Organisations need to develop women into direct line experience positions with profit and loss responsibility. But then again so what if women prefer marketing or human resources, the so-called support positions, as career paths? Should these functions be seen as less important to the success of companies? In the era of triple bottom-line reporting, the ‘softer’ considerations should not be absent from discussions on corporate strategy and direction as they are in fact hallmarks of long-term sustainability of a company.

In South Africa, legislation attempts to facilitate the increase of the numbers of women, not just in the lower rungs of the organisation, but on corporate boards as well. The underlying principle of employment equity is concerned with rectifying the social and economic effects of historical discrimination that resulted in the wasteful under-development and under-utilisation of a large proportion of the population including women. In the context of transformation in South Africa, as well as the skills shortage in the workplace, it is becoming increasingly important for companies to actively support the advancement of women as the traditional pipeline is not adequate to meet the need for independent, non-executive board members recommended by King Report 3.

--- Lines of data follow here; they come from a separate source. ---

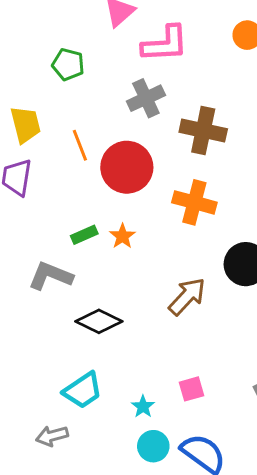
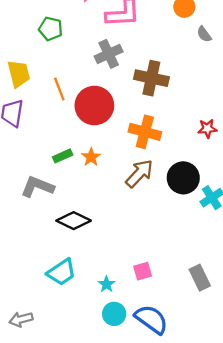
brown arrow: (187, 296) -> (139, 173), moved
gray arrow: (52, 436) -> (21, 319), moved

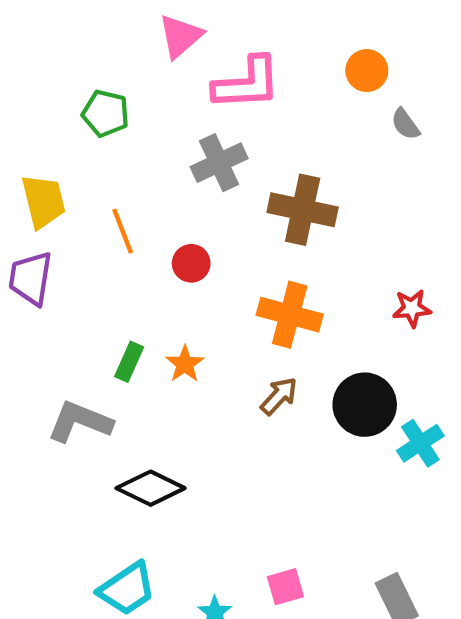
red circle: (94, 106) -> (191, 263), size x0.5
green rectangle: (63, 156) -> (129, 362), turned -42
brown arrow: (139, 173) -> (279, 396), size x0.7

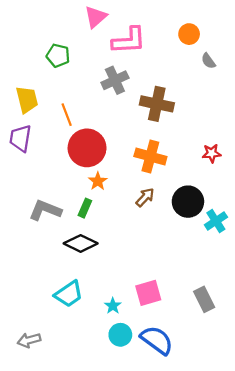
red circle: (191, 263) -> (87, 148), moved, size x2.0
green rectangle: (129, 362) -> (85, 208), moved
pink square: (285, 587) -> (148, 293), size x1.4

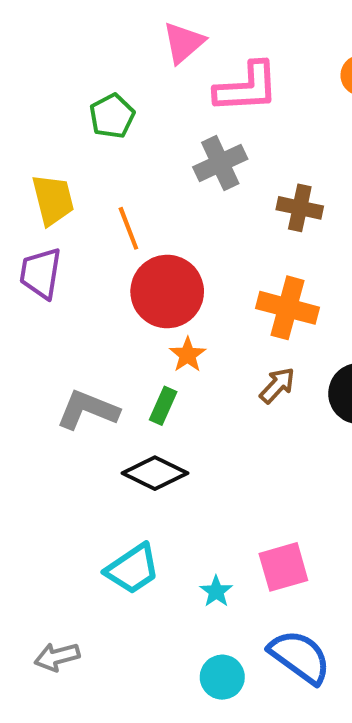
green pentagon: (58, 56) -> (112, 116), turned 30
brown cross: (157, 104) -> (300, 208), size x0.7
cyan circle: (120, 335) -> (222, 677), moved

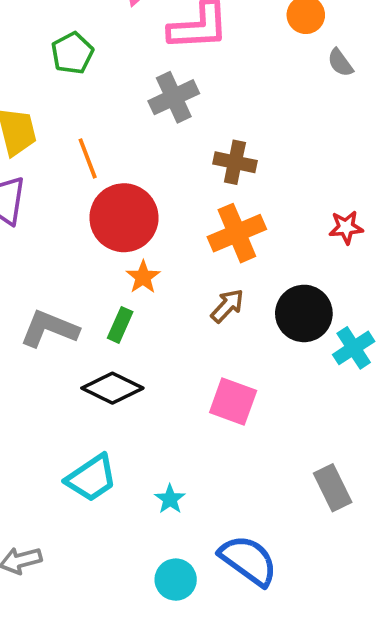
brown cross: (300, 208) -> (235, 162), moved
orange cross: (288, 308) -> (237, 233), turned -38
pink square: (283, 567) -> (233, 402), moved, turned 36

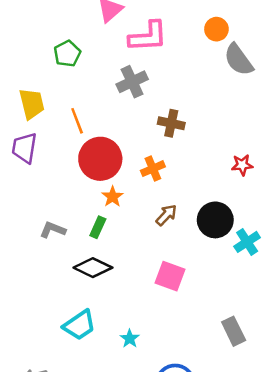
gray semicircle: (340, 63) -> (238, 60), size x1.8
orange cross: (237, 233) -> (153, 169), moved, size x0.7
gray L-shape: (49, 329) -> (53, 230), size x0.7

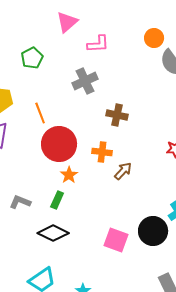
pink L-shape: (148, 36) -> (98, 44), size x0.7
orange cross: (153, 169) -> (102, 152), turned 30
brown arrow: (166, 215) -> (123, 171), moved
black circle: (215, 220) -> (153, 231), moved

The shortage of skill is advanced for selecting the same people to numerous boards. It cannot be in the best interest of these companies to have individuals sitting on their boards as well as hundreds of others which are sizeable and complex in nature. Such occurrences make a mockery of the dearth of talent assertion they furnish. The scarcity of women with the experience, credentials or skills to sit on boards is not as acute as the prejudice that stems from the fact that women lack the demographic similarities with the boardroom gate keepers and shareholders that “think director, think male”.

Companies are complacent about promoting board service to a wider audience and ensuring that individuals are aware of steps that they should take in order to build a path towards a board position. Research on the glass ceiling undertaken in a number of countries indicate that women’s advancement to top-level corporate executive and, in due course, governance positions is dependent upon companies’ success in providing high potential women with those key developmental opportunities traditionally given to high potential men.

Unless companies take steps to eliminate their biases, women leaders will likely be misjudged regardless of their levels of preparation and aptitude for corporate leadership roles. Ultimately, the performance of a board is dependent on competent and honest individuals who act with integrity, taking into account all stakeholders’ interests and bringing superior judgement to business decision making for the best interest of the company.

Motivations for increasing women representation on boards also includes the need to reflect their increase in the labour force, their growing buying power and their ability to influence purchase decisions beyond the traditional ‘female’ purchases such as groceries, cosmetics and clothing. Women also make up a growing percentage of small business owners who buy goods and services from larger companies. Globally companies are restructuring their boards of directors to mirror the gender and racial diversity of their customers, employees and stakeholders.

However, despite the growing numbers of educated women entering the workforce, their increasing buying power and influence, women continue to hold only a small proportion of leadership positions in business. Some companies have established strategies to recruit directors of different cultures, race and backgrounds especially those that procure services from government.

The concerns raised about the dearth of women in board positions should be appreciated as a business concern, not just a socio-political one.